* Task statement
Quote every line of the data below as it stands, omitting pictures.

##### Data for analysis

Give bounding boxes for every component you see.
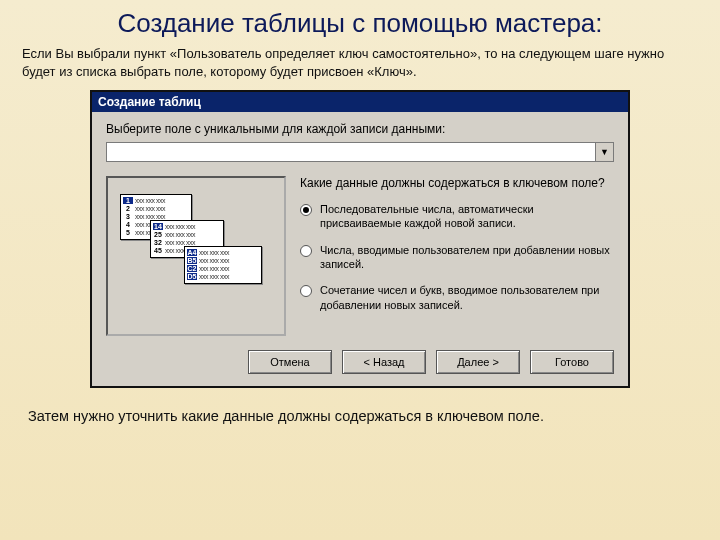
row-num: 14 (153, 223, 163, 230)
row-num: D5 (187, 273, 197, 280)
button-row: Отмена < Назад Далее > Готово (106, 350, 614, 374)
row-num: 25 (153, 231, 163, 238)
option-user-numbers[interactable]: Числа, вводимые пользователем при добавл… (300, 243, 614, 272)
next-button[interactable]: Далее > (436, 350, 520, 374)
radio-icon[interactable] (300, 204, 312, 216)
chevron-down-icon[interactable]: ▼ (595, 143, 613, 161)
options-panel: Какие данные должны содержаться в ключев… (300, 176, 614, 336)
row-num: 5 (123, 229, 133, 236)
illustration-panel: 1xxx xxx xxx 2xxx xxx xxx 3xxx xxx xxx 4… (106, 176, 286, 336)
options-question: Какие данные должны содержаться в ключев… (300, 176, 614, 190)
row-num: 32 (153, 239, 163, 246)
option-label: Сочетание чисел и букв, вводимое пользов… (320, 283, 614, 312)
cancel-button[interactable]: Отмена (248, 350, 332, 374)
field-prompt-text: Выберите поле с уникальными для каждой з… (106, 122, 445, 136)
sample-sheet-3: A4xxx xxx xxx B5xxx xxx xxx C2xxx xxx xx… (184, 246, 262, 284)
row-num: A4 (187, 249, 197, 256)
row-num: C2 (187, 265, 197, 272)
row-num: 4 (123, 221, 133, 228)
field-prompt: Выберите поле с уникальными для каждой з… (106, 122, 614, 136)
dialog-titlebar: Создание таблиц (92, 92, 628, 112)
row-data: xxx xxx xxx (199, 265, 259, 272)
slide-title: Создание таблицы с помощью мастера: (0, 0, 720, 45)
intro-text: Если Вы выбрали пункт «Пользователь опре… (0, 45, 720, 86)
option-sequential[interactable]: Последовательные числа, автоматически пр… (300, 202, 614, 231)
row-data: xxx xxx xxx (165, 223, 221, 230)
row-data: xxx xxx xxx (135, 205, 189, 212)
row-data: xxx xxx xxx (199, 249, 259, 256)
row-data: xxx xxx xxx (135, 213, 189, 220)
option-label: Числа, вводимые пользователем при добавл… (320, 243, 614, 272)
outro-text: Затем нужно уточнить какие данные должны… (0, 388, 720, 424)
row-data: xxx xxx xxx (165, 239, 221, 246)
option-label: Последовательные числа, автоматически пр… (320, 202, 614, 231)
row-data: xxx xxx xxx (199, 273, 259, 280)
row-num: 2 (123, 205, 133, 212)
dialog-body: Выберите поле с уникальными для каждой з… (92, 112, 628, 386)
option-mixed[interactable]: Сочетание чисел и букв, вводимое пользов… (300, 283, 614, 312)
row-data: xxx xxx xxx (165, 231, 221, 238)
radio-icon[interactable] (300, 245, 312, 257)
row-num: 1 (123, 197, 133, 204)
row-data: xxx xxx xxx (135, 197, 189, 204)
field-select-input[interactable] (107, 143, 595, 161)
field-select[interactable]: ▼ (106, 142, 614, 162)
row-num: 3 (123, 213, 133, 220)
wizard-dialog: Создание таблиц Выберите поле с уникальн… (90, 90, 630, 388)
row-num: B5 (187, 257, 197, 264)
radio-icon[interactable] (300, 285, 312, 297)
finish-button[interactable]: Готово (530, 350, 614, 374)
row-data: xxx xxx xxx (199, 257, 259, 264)
back-button[interactable]: < Назад (342, 350, 426, 374)
row-num: 45 (153, 247, 163, 254)
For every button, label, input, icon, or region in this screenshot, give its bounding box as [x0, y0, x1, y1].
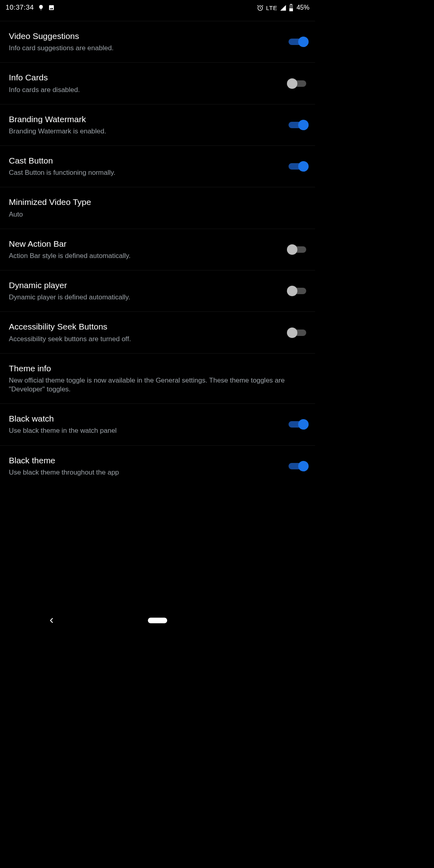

##########

* Task solution
Give bounding boxes for every component you see.
row-num: 14 (153, 223, 163, 230)
row-num: D5 (187, 273, 197, 280)
button-row: Отмена < Назад Далее > Готово (106, 350, 614, 374)
row-num: 25 (153, 231, 163, 238)
option-user-numbers[interactable]: Числа, вводимые пользователем при добавл… (300, 243, 614, 272)
next-button[interactable]: Далее > (436, 350, 520, 374)
radio-icon[interactable] (300, 204, 312, 216)
chevron-down-icon[interactable]: ▼ (595, 143, 613, 161)
options-panel: Какие данные должны содержаться в ключев… (300, 176, 614, 336)
row-num: 5 (123, 229, 133, 236)
illustration-panel: 1xxx xxx xxx 2xxx xxx xxx 3xxx xxx xxx 4… (106, 176, 286, 336)
options-question: Какие данные должны содержаться в ключев… (300, 176, 614, 190)
row-num: 32 (153, 239, 163, 246)
option-label: Сочетание чисел и букв, вводимое пользов… (320, 283, 614, 312)
cancel-button[interactable]: Отмена (248, 350, 332, 374)
field-prompt-text: Выберите поле с уникальными для каждой з… (106, 122, 445, 136)
sample-sheet-3: A4xxx xxx xxx B5xxx xxx xxx C2xxx xxx xx… (184, 246, 262, 284)
row-num: A4 (187, 249, 197, 256)
row-num: C2 (187, 265, 197, 272)
row-num: 4 (123, 221, 133, 228)
field-prompt: Выберите поле с уникальными для каждой з… (106, 122, 614, 136)
dialog-titlebar: Создание таблиц (92, 92, 628, 112)
row-data: xxx xxx xxx (199, 265, 259, 272)
slide-title: Создание таблицы с помощью мастера: (0, 0, 720, 45)
intro-text: Если Вы выбрали пункт «Пользователь опре… (0, 45, 720, 86)
option-sequential[interactable]: Последовательные числа, автоматически пр… (300, 202, 614, 231)
row-data: xxx xxx xxx (165, 223, 221, 230)
row-data: xxx xxx xxx (135, 205, 189, 212)
row-data: xxx xxx xxx (199, 249, 259, 256)
row-data: xxx xxx xxx (135, 213, 189, 220)
option-label: Числа, вводимые пользователем при добавл… (320, 243, 614, 272)
outro-text: Затем нужно уточнить какие данные должны… (0, 388, 720, 424)
row-data: xxx xxx xxx (165, 239, 221, 246)
option-label: Последовательные числа, автоматически пр… (320, 202, 614, 231)
row-data: xxx xxx xxx (199, 273, 259, 280)
row-num: 2 (123, 205, 133, 212)
dialog-body: Выберите поле с уникальными для каждой з… (92, 112, 628, 386)
option-mixed[interactable]: Сочетание чисел и букв, вводимое пользов… (300, 283, 614, 312)
row-data: xxx xxx xxx (165, 231, 221, 238)
radio-icon[interactable] (300, 245, 312, 257)
row-num: 1 (123, 197, 133, 204)
row-data: xxx xxx xxx (135, 197, 189, 204)
field-select-input[interactable] (107, 143, 595, 161)
field-select[interactable]: ▼ (106, 142, 614, 162)
row-num: 3 (123, 213, 133, 220)
wizard-dialog: Создание таблиц Выберите поле с уникальн… (90, 90, 630, 388)
row-num: B5 (187, 257, 197, 264)
radio-icon[interactable] (300, 285, 312, 297)
finish-button[interactable]: Готово (530, 350, 614, 374)
row-data: xxx xxx xxx (199, 257, 259, 264)
back-button[interactable]: < Назад (342, 350, 426, 374)
row-num: 45 (153, 247, 163, 254)
For every button, label, input, icon, or region in this screenshot, give its bounding box as [x0, y0, x1, y1].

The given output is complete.